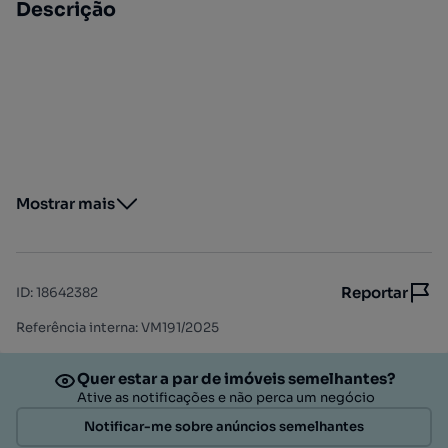
Descrição
Mostrar mais
Reportar
ID
:
18642382
Referência interna: VM191/2025
Quer estar a par de imóveis semelhantes?
Ative as notificações e não perca um negócio
Notificar-me sobre anúncios semelhantes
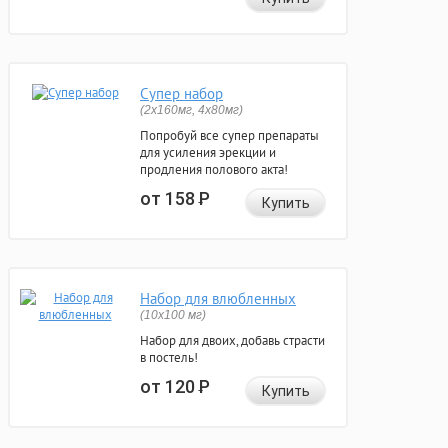
Супер набор
(2х160мг, 4х80мг)
Попробуй все супер препараты
для усиления эрекции и
продления полового акта!
от 158
Р
Купить
Набор для влюбленных
(10х100 мг)
Набор для двоих, добавь страсти
в постель!
от 120
Р
Купить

※ ※ ※

- [Task instructions] Word for word, restate all of the material, omitting the images.

- [Output of the task]
Descrição
Mostrar mais
Reportar
ID
:
18642382
Referência interna: VM191/2025
Quer estar a par de imóveis semelhantes?
Ative as notificações e não perca um negócio
Notificar-me sobre anúncios semelhantes
Супер набор
(2х160мг, 4х80мг)
Попробуй все супер препараты
для усиления эрекции и
продления полового акта!
от 158
Р
Купить
Набор для влюбленных
(10х100 мг)
Набор для двоих, добавь страсти
в постель!
от 120
Р
Купить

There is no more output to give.